Licensees Implementation of the Materials Reliability Program (MRP-139)
Baseline Inspections (03.01)
- (a) MRP-139 baseline inspections: This portion of Temporary Instruction 2515/172 was documented in NRC Integrated Inspection Report 05000530/2009003 in Section 4OA5.2 for the pressurizer and hot leg welds. Specific documents reviewed for this portion are listed in the attachment to the above inspection report. The inspectors observed performance and reviewed records of nondestructive examination activities associated with dissimilar metal butt welds exposed to temperatures equivalent to the cold leg during Refueling Outage U3R15.
The baseline inspections of the pressurizer dissimilar metal butt welds were completed prior to the December 2007 deadline.
- (b) The licensee did not take any deviations from the baseline inspection requirements of MRP-139, and all other applicable dissimilar metal butt welds were scheduled in accordance with MRP-139 guidelines.
ii. Volumetric Examinations (03.02)
- (a) The inspectors directly observed and reviewed records of nondestructive examinations performed on the Unit 3 mitigated pressurizer surge line, one pressurizer safety valve, and the two shutdown cooling nozzles in NRC Integrated Inspection Report 05000530/2009003 Section 4OA5.2.
Documents reviewed for the inspection can be found in the attachment to the above inspection report. The inspectors directly observed and reviewed records of nondestructive examinations performed on the Unit 3 safety injection nozzles during Refueling Outage U3R15. The inspectors concluded that the ultrasonic examination for these welds were done in accordance with ASME Code,Section XI, Supplement VIII Performance Demonstration Initiative requirements regarding personnel, procedures, and equipment qualifications. No relevant conditions were identified during those examinations.
- (b) Inspectors directly observed and reviewed records of nondestructive examination performed on the Unit 3 mitigated pressurizer surge line and one pressurizer safety valve in NRC Integrated Inspection Report 05000530/2009003 Section 4OA5.2. Documents reviewed for the inspection can be found in the attachment to the above inspection report.
Inspectors directly observed and reviewed records of nondestructive examination performed on the mitigated Loop 1 shutdown-cooling nozzle during Refueling Outage U3R15. Inspection coverage met the requirements of MRP-139 and no relevant conditions were identified.
- (c) Inspectors reviewed the certification records of examination personnel for those personnel that performed the examinations of the nozzles. All personnel records showed that they were qualified under the EPRI Performance Demonstration Initiative. For the pressurizer surge line and one safety valve, this review was documented in NRC Integrated Inspection Report 05000530/2009003.
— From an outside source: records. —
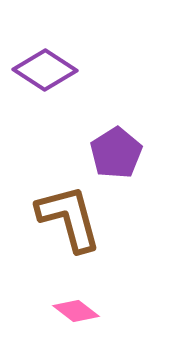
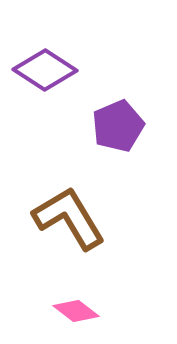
purple pentagon: moved 2 px right, 27 px up; rotated 9 degrees clockwise
brown L-shape: rotated 16 degrees counterclockwise
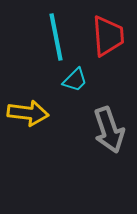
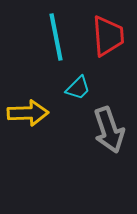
cyan trapezoid: moved 3 px right, 8 px down
yellow arrow: rotated 9 degrees counterclockwise
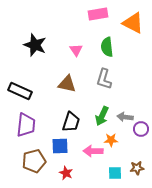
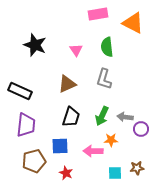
brown triangle: rotated 36 degrees counterclockwise
black trapezoid: moved 5 px up
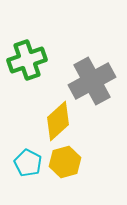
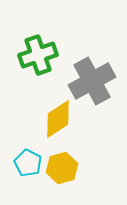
green cross: moved 11 px right, 5 px up
yellow diamond: moved 2 px up; rotated 9 degrees clockwise
yellow hexagon: moved 3 px left, 6 px down
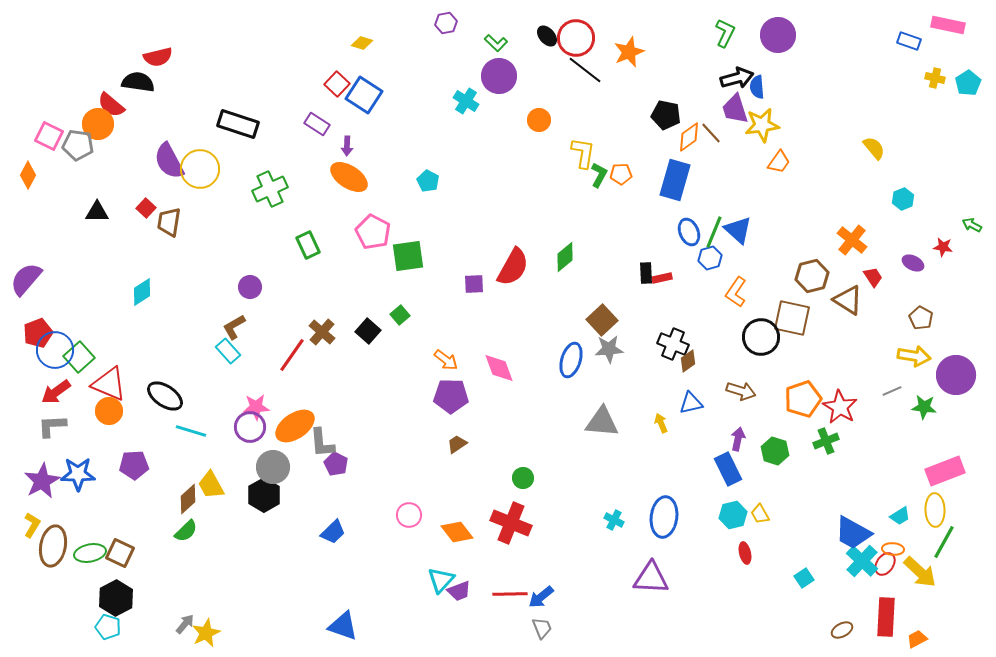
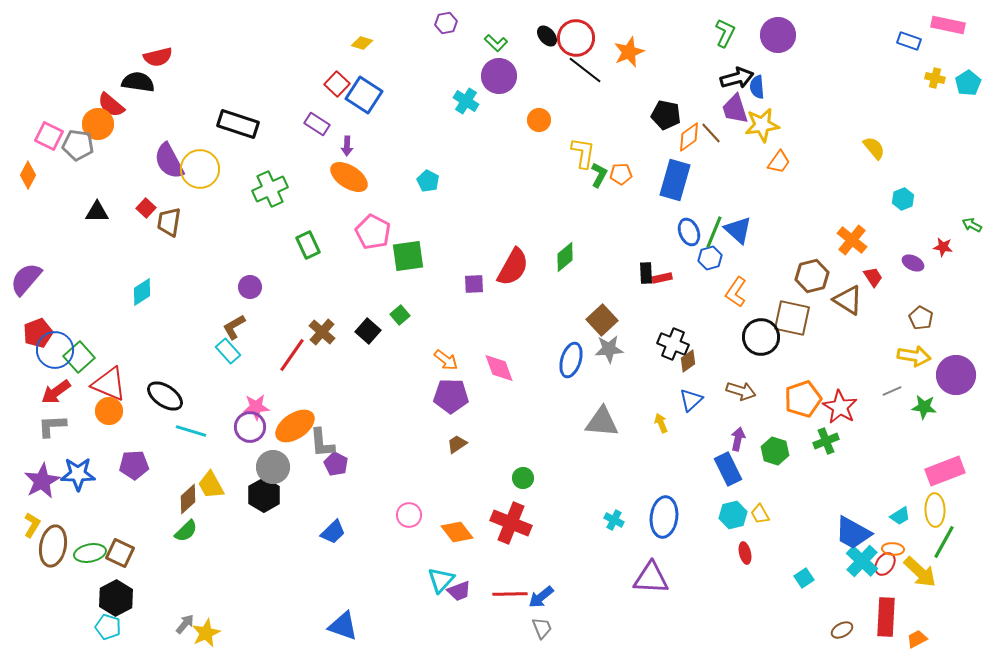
blue triangle at (691, 403): moved 3 px up; rotated 30 degrees counterclockwise
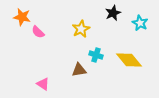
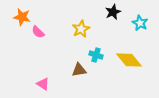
black star: moved 1 px up
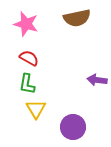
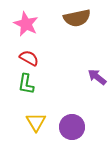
pink star: rotated 10 degrees clockwise
purple arrow: moved 3 px up; rotated 30 degrees clockwise
green L-shape: moved 1 px left
yellow triangle: moved 13 px down
purple circle: moved 1 px left
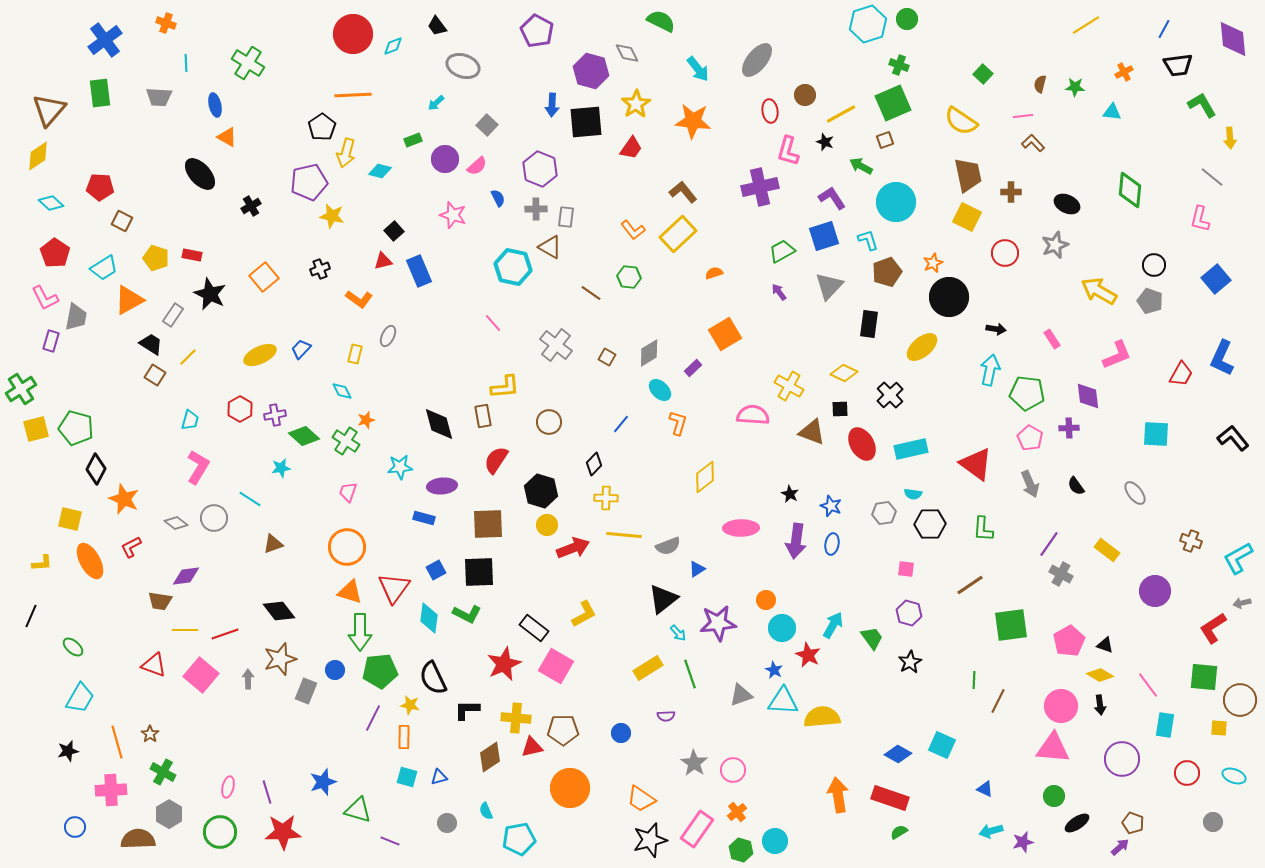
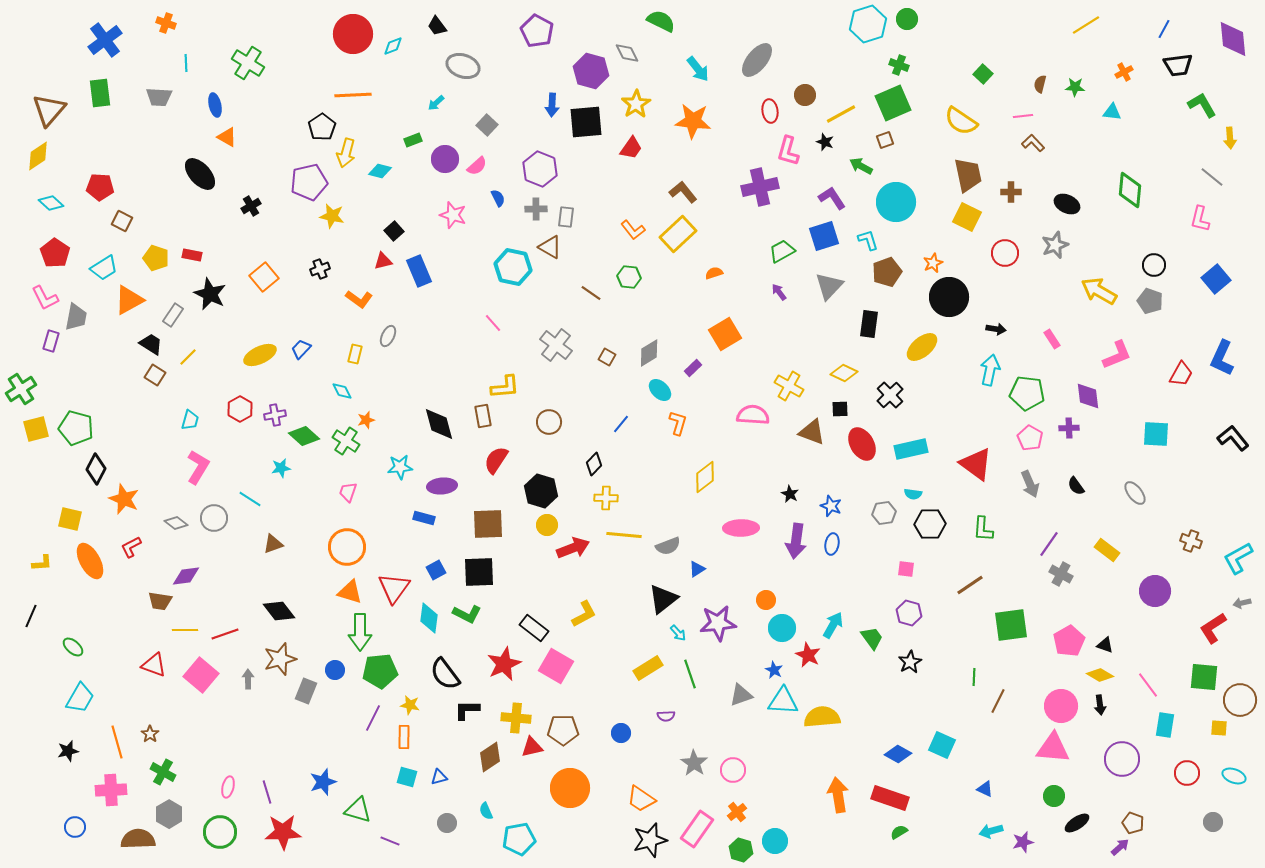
black semicircle at (433, 678): moved 12 px right, 4 px up; rotated 12 degrees counterclockwise
green line at (974, 680): moved 3 px up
- (d) No deficiencies were identified during the nondestructive examinations for the pressurizer surge line and safety nozzle as documented in NRC Integrated Inspection Report 05000530/2009003. No deficiencies were identified during the nondestructive examinations for the shutdown cooling nozzles or the safety injection nozzles.
iii. Weld Overlays (03.03)
Weld overlays on the Unit 3 shutdown cooling nozzles on the hot legs were performed during Refueling Outage U3R14 in the spring 2009. This portion of the temporary instruction was completed and documented in NRC Integrated
Inspection Report 05000530/2009003, Section 4OA5.2. Documents reviewed for the inspection can be found in the attachment to the above inspection report.
iv.
Mechanical Stress Improvement (03.04)
The licensee did not employ a mechanical stress improvement process.
v.
Inservice Inspection Program (03.05)
The licensees MRP-139 program is part of their Alloy 600 program and future inspections of the various dissimilar metal butt welds are in accordance with the MRP-139 requirements. All the welds in the MRP-139 in-service inspection program are appropriately categorized in accordance with MRP-139. The in-service inspection frequencies are consistent with the in-service inspection frequencies called for by MRP-139.
b. Findings
No findings were identified.
.2 (Open) NRC Temporary Instruction 2515/177, Managing Gas Accumulation in
Emergency Core Cooling, Decay Heat Removal and Containment Spray Systems (NRC Generic Letter 2008-01)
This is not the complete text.